What Every Leader Needs to Know About Coaching
In our coaching workshops, we differentiate between management, feedback, and coaching conversations. It’s important for managers to differentiate between the three types of conversations, and determine when to use the different approaches. To review, management conversations are focused on advising, giving instructions, and directing the conversation to help your team members get specific things done. Feedback conversations focus on past behaviors to help people understand the impact of their behaviors, and what needs to change going forward. Coaching conversations are future-focused, and are used to engage, motivate, and empower people to achieve goals that they care about, and ultimately elevate their capabilities by unleashing their potential.
In my last blog, I mentioned a leader that I’m coaching who received feedback that he was not coaching his people enough, and that his team members wanted more “coaching.” He was taken aback, and couldn’t decipher why they weren’t “feeling the love,” to use his language.
We reviewed what true coaching is, and what he needed to change going forward. During that discussion, we reviewed seven practices that make the biggest difference in one’s ability to coach effectively.
1) Establish the purpose of your meeting right from the start. Clarify that the purpose of the conversation is to advance them, not address issues and problem solve. A useful tool is the How I Want to be Coached form. It’s a great way to set the tone for coaching right from the start.
2) Start the conversation by asking what they want to discuss. Agree to a goal or outcome for the conversation.

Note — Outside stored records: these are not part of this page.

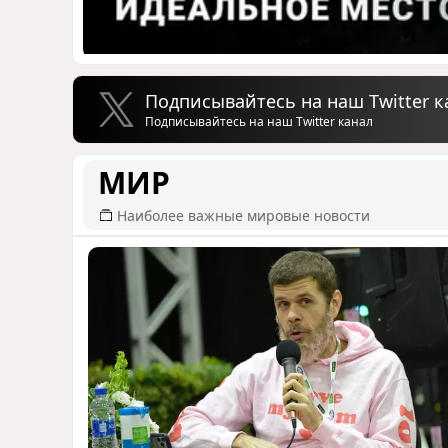
Подписывайтесь на наш Twitter к
Подписывайтесь на наш Twitter канал
МИР
Наиболее важные мировые новости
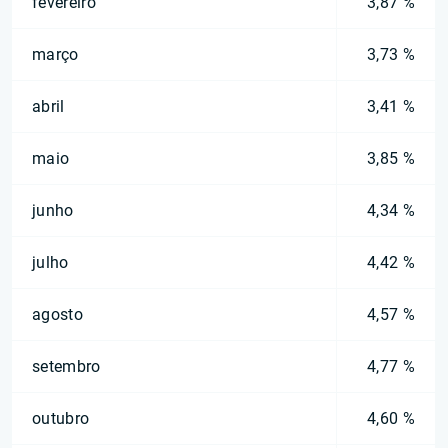
fevereiro
3,87 %
março
3,73 %
abril
3,41 %
maio
3,85 %
junho
4,34 %
julho
4,42 %
agosto
4,57 %
setembro
4,77 %
outubro
4,60 %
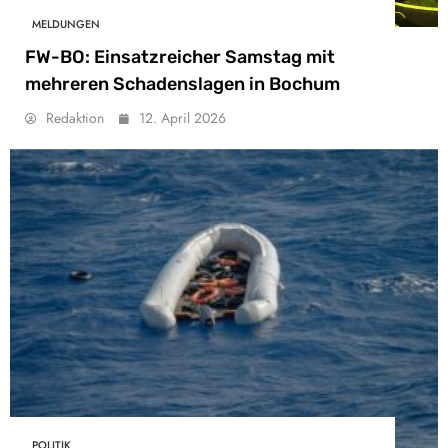
MELDUNGEN
FW-BO: Einsatzreicher Samstag mit
mehreren Schadenslagen in Bochum
Redaktion
12. April 2026
POLITIK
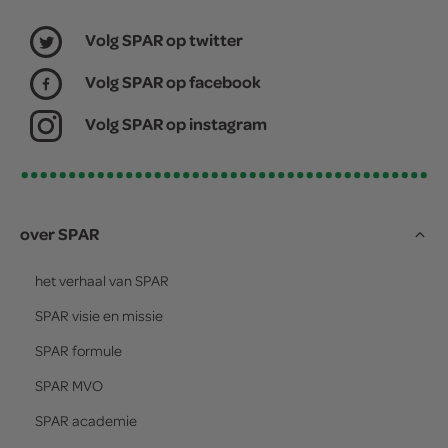
Volg SPAR op twitter
Volg SPAR op facebook
Volg SPAR op instagram
over SPAR
het verhaal van
SPAR
SPAR
visie en missie
SPAR
formule
SPAR
MVO
SPAR
academie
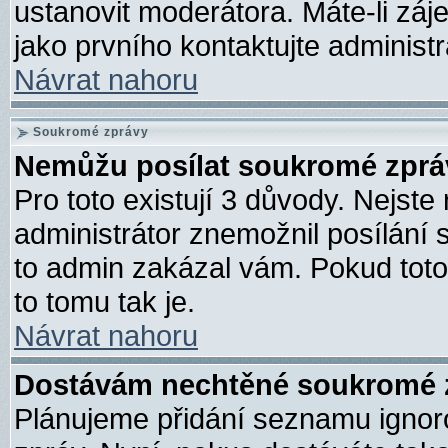
ustanovit moderátora. Máte-li záj
jako prvního kontaktujte adminis
Návrat nahoru
Soukromé zprávy
Nemůžu posílat soukromé zprá
Pro toto existují 3 důvody. Nejste 
administrátor znemožnil posílání
to admin zakázal vám. Pokud toto 
to tomu tak je.
Návrat nahoru
Dostávám nechtěné soukromé 
Plánujeme přidání seznamu ignoro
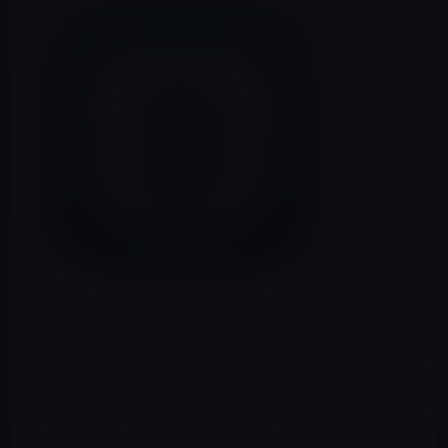
本日（2017年7月13日）紹介する人気の無料化アプリは、
Cloudのためのテキストエディタ「Daedalus Touch」で
す。価格は120円→0円となっています。
基本バージョンの機能は以下の通りです。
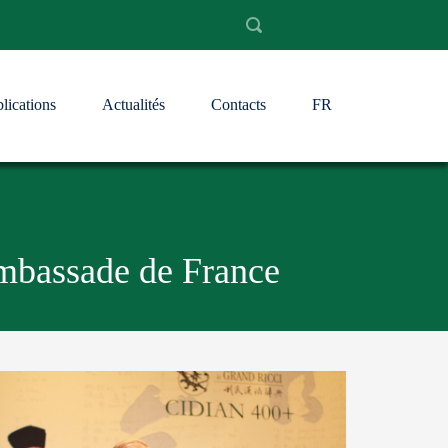
lications
Actualités
Contacts
FR
mbassade de France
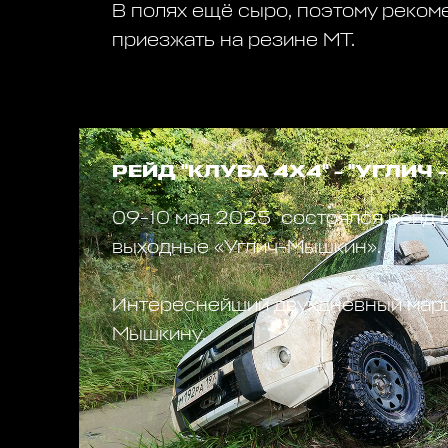
В полях ещё сыро, поэтому реко
приезжать на резине МТ.
РЕЙД "КЛУБА 4Х4" - "УГЛИЧ
09-10 мая 2025 состоялся рейд 
выходные «Углич-Мышкин».
Интереснейший двухдневный марш
Мышкину.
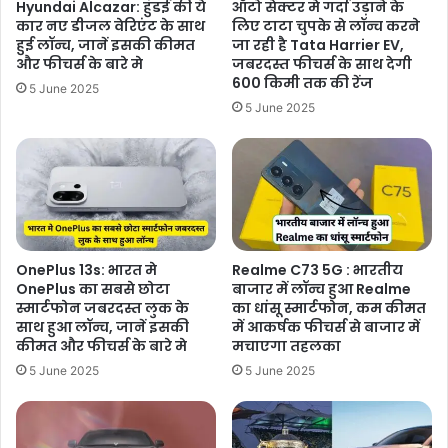
Hyundai Alcazar: हुंडई की ये
ऑटो सेक्टर मे गर्दा उड़ाने के
कार नए डीजल वेरिएंट के साथ
लिए टाटा चुपके से लॉन्च करने
हुई लॉन्च, जानें इसकी कीमत
जा रही है Tata Harrier EV,
और फीचर्स के बारे मे
जबरदस्त फीचर्स के साथ देगी
600 किमी तक की रेंज
5 June 2025
5 June 2025
OnePlus 13s: भारत मे
Realme C73 5G : भारतीय
OnePlus का सबसे छोटा
बाजार में लॉन्च हुआ Realme
स्मार्टफोन जबरदस्त लुक के
का धांसू स्मार्टफोन, कम कीमत
साथ हुआ लॉन्च, जानें इसकी
में आकर्षक फीचर्स से बाजार में
कीमत और फीचर्स के बारे मे
मचाएगा तहलका
5 June 2025
5 June 2025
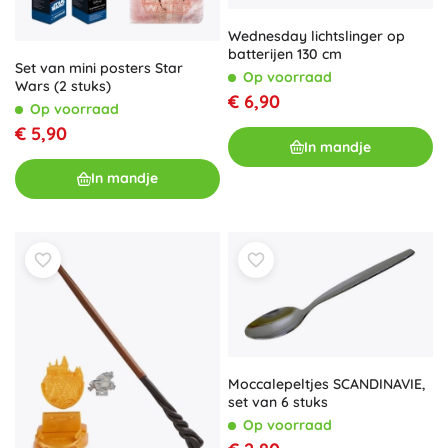
Wednesday lichtslinger op
batterijen 130 cm
Set van mini posters Star
Op voorraad
Wars (2 stuks)
€ 6,90
Op voorraad
€ 5,90
In mandje
In mandje
Moccalepeltjes SCANDINAVIE,
set van 6 stuks
Op voorraad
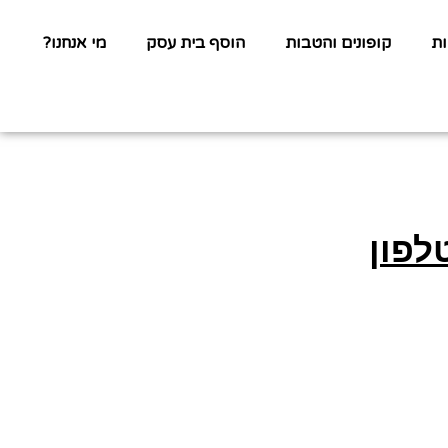
ת
קופונים והטבות
הוסף בית עסק
מי אנחנו?
לפון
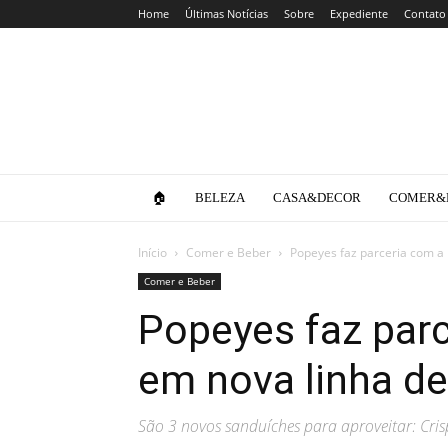
Home
Últimas Notícias
Sobre
Expediente
Contato
Clube
da
Lola
🏠
BELEZA
CASA&DECOR
COMER&
Início
Comer e Beber
Popeyes faz parceria com a
Comer e Beber
Popeyes faz par
em nova linha d
São 3 novos sanduíches para aproveitar: Cris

3) Ask insightful questions. Use “how” and “what” questions to open the conversation, such as: What are you working on? What are you trying to accomplish? How is your style affecting your effectiveness? Avoid having the conversation migrate to others. Keep it focused on them, and how they can change tomorrow.
4) Challenge beliefs that could be limiting their effectiveness. Challenge your coachee to be more aware of beliefs and assumptions that may be getting in the way of them showing up in a way that they believe will help them.
5) Listen for understanding. Your job is to facilitate the conversation so they can explore options and discover different ways to move forward. If you tend to jump in and problem solve, push your pause button. Ask questions, and listen deeply.
6) Narrow the focus. Once they have identified options to move forward, help them narrow the options. Ask them which of the options resonate most with them. If they have too many options, nothing will get done.
7) Follow-up and support. Marshall Goldsmith and Howard Morgan wrote a great article entitled Leadership is a Contact Sport, and in the article they outlined the importance of follow-up, support, and encouragement. Remember that all it takes is one question, one check-in, to see how things are going.
As we concluded our own coaching conversation, it was obvious that his “coaching” conversations were more about reacting to problems, dealing with people issues, and task management; and not about advancing his team members. He has since responded by implementing 1:1 monthly meetings that are focused on true coaching.